Ni siquiera lo pensaría. —Obviamente que no, nunca la dejaría. Ella es mi mejor amiga. —Dije viendo por donde iba la conversación.

—Amor, enserio, no es que te alejes, sino que...no anden tan pegados. En el Cole están comenzando rumores de que me estas engañando con ella, la rata de biblioteca no me puede bajar al novio. ¿Sabes todo lo que se burlan de mí? —

—No seas tan dramática, ignóralos —Suspire.

—¡Es que no lo soy! Si estuviera en mi posición harías lo mismo. —

—No, nunca te alejaría de alguien que quieres tanto, que lleva tantos años junto a ti y que es fundamental para vivir. —Dije a la defensiva.

—¿Eso...eso es lo que sientes por ella? ¿Es fundamental para tu vida? — Susurro dolida.

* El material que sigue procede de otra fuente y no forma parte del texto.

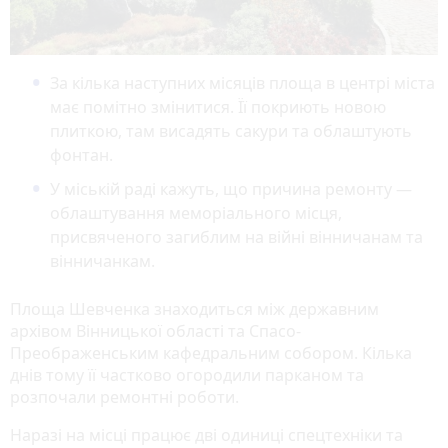
За кілька наступних місяців площа в центрі міста
має помітно змінитися. Її покриють новою
плиткою, там висадять сакури та облаштують
фонтан.
У міській раді кажуть, що причина ремонту —
облаштування меморіального місця,
присвяченого загиблим на війні вінничанам та
вінничанкам.
Площа Шевченка знаходиться між державним
архівом Вінницької області та Спасо-
Преображенським кафедральним собором. Кілька
днів тому її частково огородили парканом та
розпочали ремонтні роботи.
Наразі на місці працює дві одиниці спецтехніки та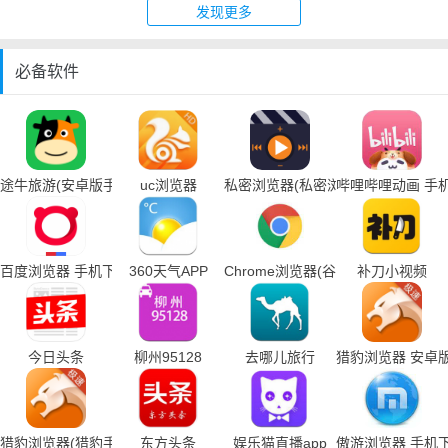
发现更多
必备软件
途牛旅游(安卓版手机下载)
uc浏览器
私密浏览器(私密浏览器手机下载)
哔哩哔哩动画 手
百度浏览器 手机下载
360天气APP
Chrome浏览器(谷歌浏览器手机下载
补刀小视频
今日头条
柳州95128
去哪儿旅行
猎豹浏览器 安卓
猎豹浏览器(猎豹手机浏览器下载)
东方头条
娱乐猫直播app
傲游浏览器 手机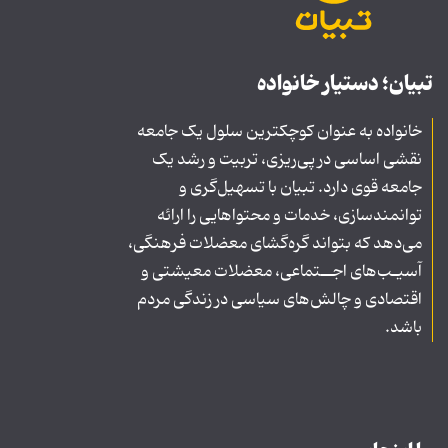
تبیان؛ دستیار خانواده
خانواده به عنوان کوچکترین سلول یک جامعه
نقشی اساسی در پی‌ریزی، تربیت و رشد یک
جامعه قوی دارد. تبیان با تسهیل‌گری و
توانمندسازی، خدمات و محتواهایی را ارائه
می‌دهد که بتواند گره‌گشای معضلات فرهنگی،
آسیـب‌های اجــتماعی، معضلات معیشتی و
اقتصادی و چالش‌های سیاسی در زندگی مردم
باشد.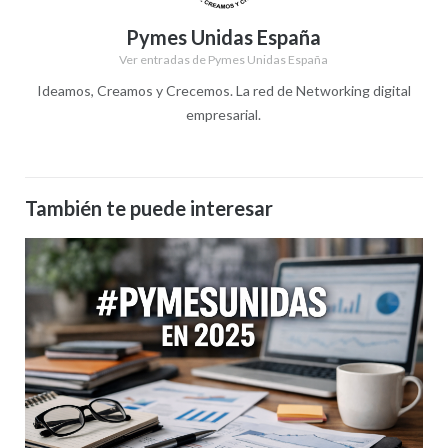
Pymes Unidas España
Ver entradas de Pymes Unidas España
Ideamos, Creamos y Crecemos. La red de Networking digital
empresarial.
También te puede interesar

—Mira, Sheila, se que hoy es el peor día para hacer esto, pero…esto no funciona—

«Es ahora o nunca. Por lo menos tengo una excusa para haberla dejado» Pensé feliz.

¡Por fin me libraría de Sheila!

—No, no lo digas. —Me callo.

—No, si lo digo, Sheila, debemos terminar, ya no siento eso que sentía hace 1 año, soporte este año porque te quería, pero esto que me acabas de decir es la gota que derrama el vaso de agua. ¡Por Dios, Sheila, me estas pidiendo que me aleje de mi mejor amiga por unos estupidos rumores! Esto es el colmo. Joe, detente, me bajare aquí— Sheila comenzó a llorar y decir un montón de cosas, no la escuche y me baje, no sin antes pedirle a Joe que llevara a Sheila a su casa.

—Que decirme a mí que deja a Annie, ¿Annie es esencial para mí? ¿Desde cuando? —Iba tan metido en mi discusión interna que no vi al muchacho con el que tropecé. —Disculpe— Dije siguiendo mi camino.

—¡Ey! espera, tu, el chico rubio. — Me voltee, el chico caminaba hacia mi. — ¿Te eh visto en otra parte? — Lo mire extrañado, en mi vida había visto a ese chico.

—Lo siento, creo que te confundes. —Dije alejándome, pero el volvió a llamarme.

—No, tú eres. No te podría confundir nunca. Te reconocería desde lejos. — Fruncí el ceño confundido.

—De verdad, no te he visto. Te confundes. —Dije frunciendo el ceño mas, estaba enojado y no quería descargarme contra alguien que siquiera conocía.

—Haber… ¿Cómo te llamas? —Pregunto cruzándose de brazos.

—No le diré mi nombre a un desconocido— Dije. El se río entre dientes, sus ojos extraños de un color dorado se me quedaron fijos.

—Dime tu nombre. — Ordeno.

No quise, pero algo me obligo. Sentí un leve dolor en mi cabeza y conteste. "Carlisle Cullen."

—¿Qué edad tienes? —

—dieciseis años. — El sonrío, una sonrisa llena de amabilidad y de malicia a la vez…Raro.

—Bien, nos veremos mas pronto de lo que crees. — Dijo caminando hacia el lado contrario.

Traía mi cabeza hecha mierda. Todo me dolía, tuve que sentarme en un banco que había cerca en el parque.

—¿Estas bien, muchacho? — Pregunto una ancianita sentada a mi lado. Asentí como pude.

—No se preocupe, solo es un mareo. Gracias de todos modos. — Sonreí y me levante para perder el balance y caer al suelo de rodillas.

—¡Joven! Ayuda, hijo, ayúdalo. —Escuche a la señora. Sentí como me alzaron y me llevaron hacia un rumbo, no sabia ni donde estaba, solo veía borrones. — Estos jóvenes de hoy en día, mira que le dije. —

Deje de escuchar la voz chillona de la viejita, encerrándome en una oscuridad inmensa.

« ¿Qué me hiciste?» Pregunte en mi cabeza. Porque de una cosa estaba seguro, y esa era que algo me había hecho el muchacho ese extraño.